Data provided:
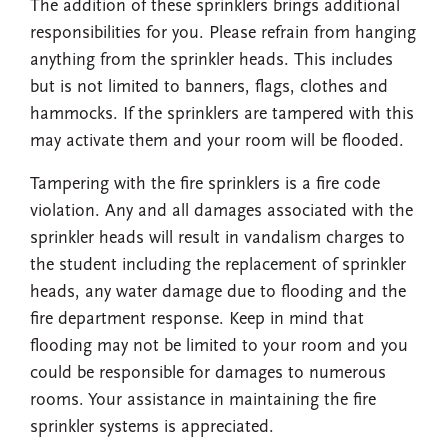
The addition of these sprinklers brings additional
responsibilities for you. Please refrain from hanging
anything from the sprinkler heads. This includes
but is not limited to banners, flags, clothes and
hammocks. If the sprinklers are tampered with this
may activate them and your room will be flooded.
Tampering with the fire sprinklers is a fire code
violation. Any and all damages associated with the
sprinkler heads will result in vandalism charges to
the student including the replacement of sprinkler
heads, any water damage due to flooding and the
fire department response. Keep in mind that
flooding may not be limited to your room and you
could be responsible for damages to numerous
rooms. Your assistance in maintaining the fire
sprinkler systems is appreciated.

Your objective: The line with "hammocks. If the" marks the end: restate word for word every line from the top of the data through that one, omitting pictures.

The answer:
The addition of these sprinklers brings additional
responsibilities for you. Please refrain from hanging
anything from the sprinkler heads. This includes
but is not limited to banners, flags, clothes and
hammocks. If the sprinklers are tampered with this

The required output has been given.